Block teaching is apparently very popular with students. But the recent Times Higher Education article reporting as much (“Students embrace block teaching but some staff still unconvinced”, 17 April) is far from unique in neglecting to investigate how widely that positivity is shared by the staff delivering the teaching.
Among the most useful literature available is a study from Manchester Metropolitan University, which introduced block teaching in 2020-21 but quickly abandoned it in favour of a more traditional semester approach for 2022-23. Of course, one cannot help but acknowledge that the middle of a global pandemic was probably not the optimal moment to introduce an intensive teaching model.
Campus resource collection: What is block teaching?
As a reasonably long-serving member of the teaching staff at De Montfort University (DMU), I can attest that we’ve had our share of unusual teaching structures. I previously taught for several years in our “linear” (year-long modules only) format. Now, block teaching, which management has branded “Education 2030”, is approaching the end of its second year on most undergraduate degrees (though not all, and the question of why health sciences cannot be offered in an intensive format is well worth exploring).
Current students do indeed seem to quite like it. As THE reported, a university survey found that block teaching was an “important determining factor” in 90 per cent of their decisions to attend De Montfort. That same percentage of students said it helps their work-life balance. Those figures might be misleading, however: the response rate was very low.

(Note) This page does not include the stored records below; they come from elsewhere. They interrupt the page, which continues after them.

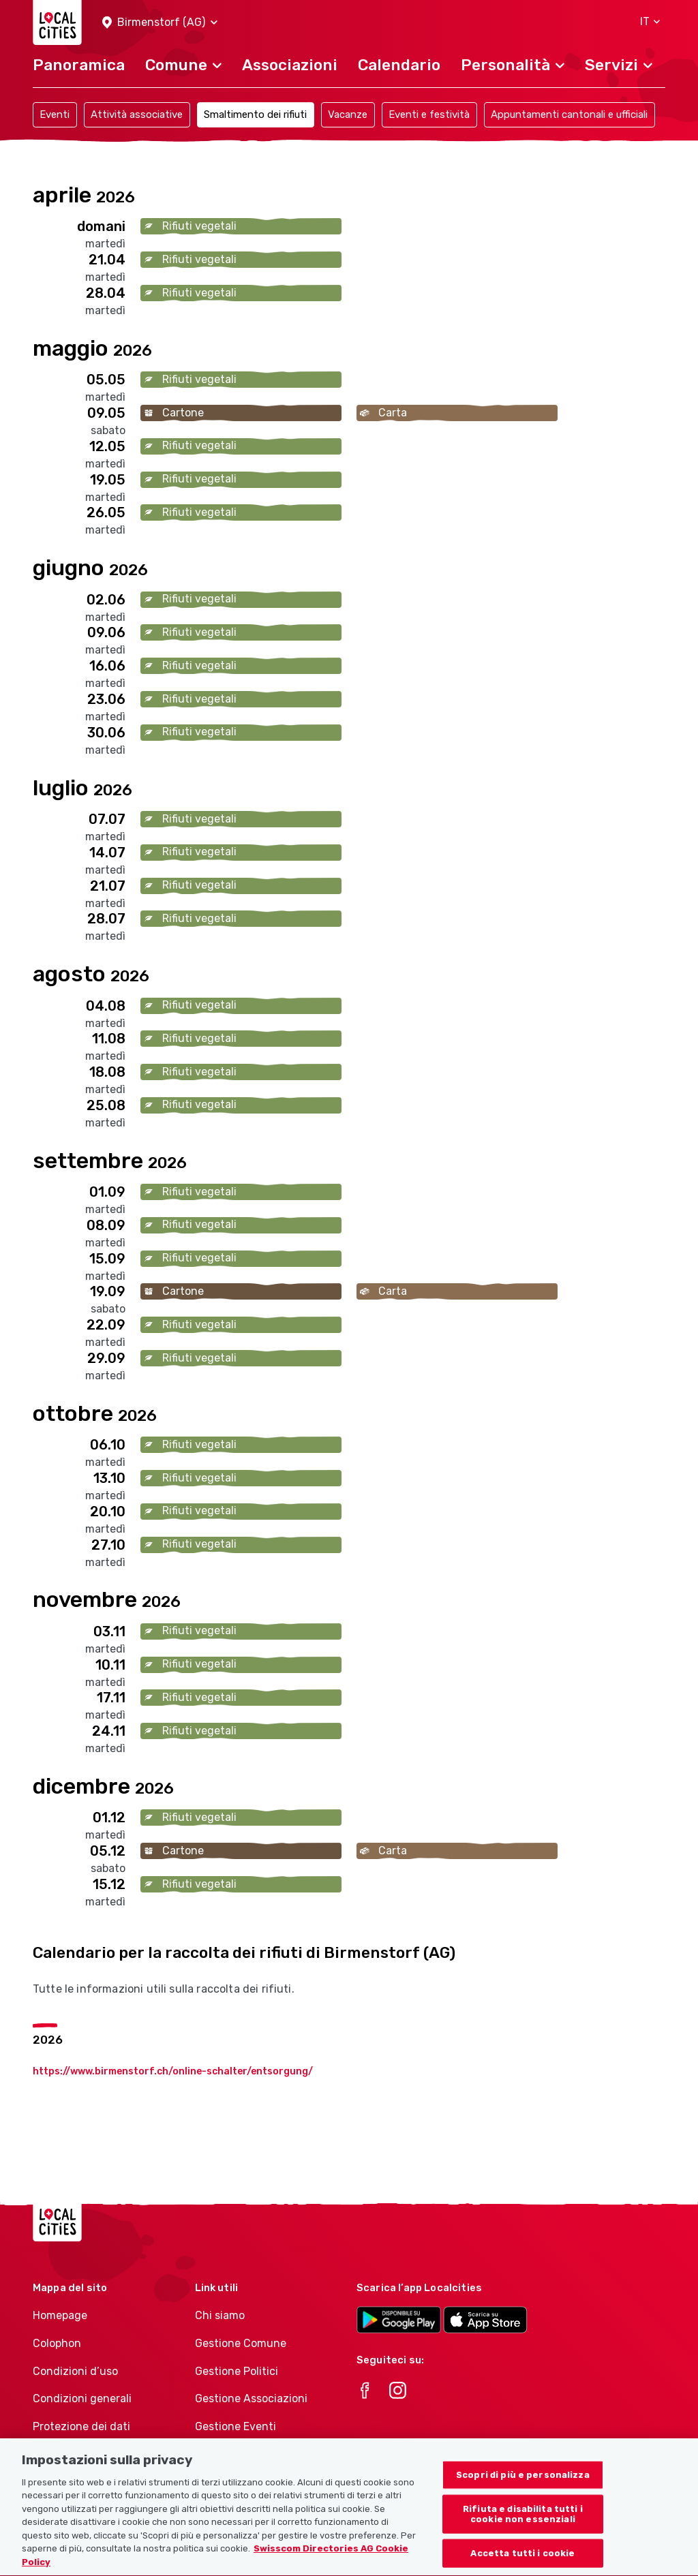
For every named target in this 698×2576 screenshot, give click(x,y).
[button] (159, 23)
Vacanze (347, 114)
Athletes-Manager (242, 2454)
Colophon (57, 2343)
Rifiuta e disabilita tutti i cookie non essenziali (523, 2532)
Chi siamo (220, 2315)
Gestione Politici (236, 2371)
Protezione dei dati (81, 2426)
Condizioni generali (82, 2398)
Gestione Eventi (235, 2426)
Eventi (55, 114)
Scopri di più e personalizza (523, 2494)
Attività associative (137, 114)
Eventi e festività (429, 114)
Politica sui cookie (78, 2454)
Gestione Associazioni (251, 2398)
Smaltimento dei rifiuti (255, 114)
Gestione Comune (240, 2343)
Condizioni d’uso (75, 2371)
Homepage (60, 2315)
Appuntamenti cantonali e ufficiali (569, 114)
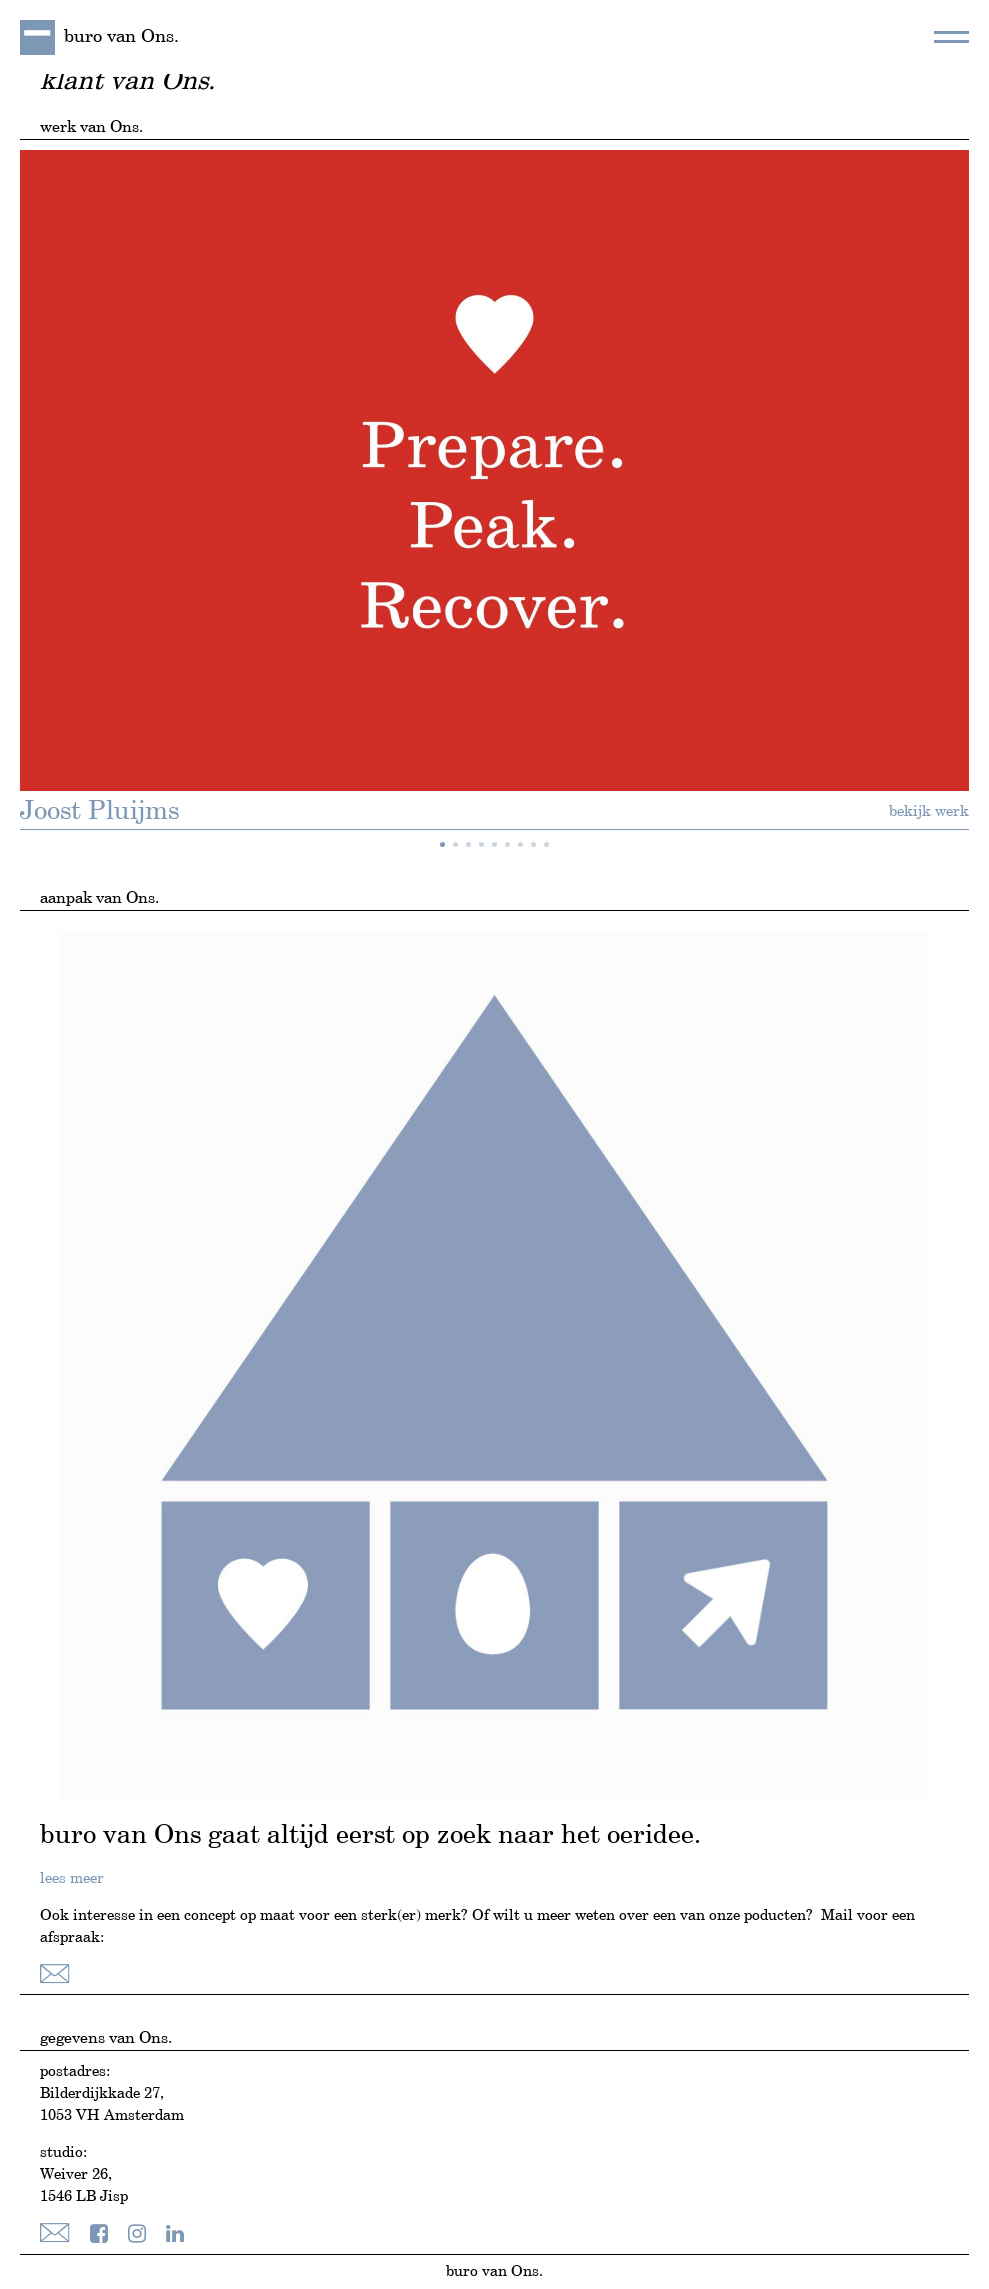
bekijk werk (929, 811)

Either way, staff’s experience of delivering block teaching is – anecdotally, at least – rather less rosy. DMU degree plans are designed so that block 1 classes (run in weeks one to seven of the academic year) feed into block 2 classes (weeks nine to 15), allowing students to cover previously acquired knowledge and/or revisit previously developed skills. Nevertheless, colleagues report the need for constant remedial work in block 2 because the short duration of block 1 does not permit the amount of reinforcement necessary for learning. This has worrying implications for the level of professional competence with which students will graduate (taking us back to the health sciences question).
There is also concern that key transferable skills that will be expected of students in the workplace, such as time management and multitasking, are not being developed because students are no longer required to juggle their schedules to complete multiple assessed items to a range of deadlines.
In her talk at the University of Exeter on which THE’s article was based, Susan Orr, DMU’s pro vice-chancellor for education and equalities, acknowledged that “some” staff had found the transition to block teaching “very difficult”. One reason, as she conceded, was that in the rush to implement it, little attention has been paid to research productivity. The original plan was for staff to teach on only two blocks out of four every year, with a break after each one. In reality, however, I know of no junior staff member who teaches on fewer than three blocks (though professors have a lower teaching load).
This dropping of the research ball is worrying not only for the next Research Excellence Framework but also in light of our institutional commitment to “research-led teaching” (of which Orr, as PVC for education, is the custodian). There are, to be sure, ways to include research in teaching. An up-to-date reading list has long been an essential component of university study, for instance. But the block format requires students to complete assigned readings within 48 hours, rather than the traditional week. Anecdotal evidence suggests that their response is not even to try.
The intensity of the block format is also affecting staff welfare, especially in the absence of the initially envisaged “micro-sabbatical”. Colleagues have described teaching “on the block” as “exhausting” and “unmanageable”. With job losses being announced all around the UK (DMU went through the same just two years ago), this has compounded issues around staff morale.
Teaching staff also worry about ableism. Twice a week, we run a one-hour lecture and then a three-hour “workshop” (not termed a “tutorial” or “seminar” because module leaders have the freedom to use it as they see fit). But students with neurodiversity often struggle in the workshops.
In addition, student absences are near impossible to compensate for because they miss so much, while staff absence for any extended period makes module learning outcomes almost unachievable. In the immediate aftermath of the pandemic, it is surprising that no consideration was given to this.
One of the rare explorations of lecturers’ perceptions of intensive teaching, published in 2018, suggests that block teaching might be a useful option for students with the capacity to learn in a short period of time – although there would be enormous practical barriers to offering both formats simultaneously. Either way, doing block teaching successfully demands an inclusive approach to planning, engaging the staff who actually deliver it.
Despite everything, DMU colleagues still express a willingness to try to make it work. If senior management is willing to hear their grievances and act on them, it might yet be possible for this experiment to succeed.
The author is an academic at De Montfort University.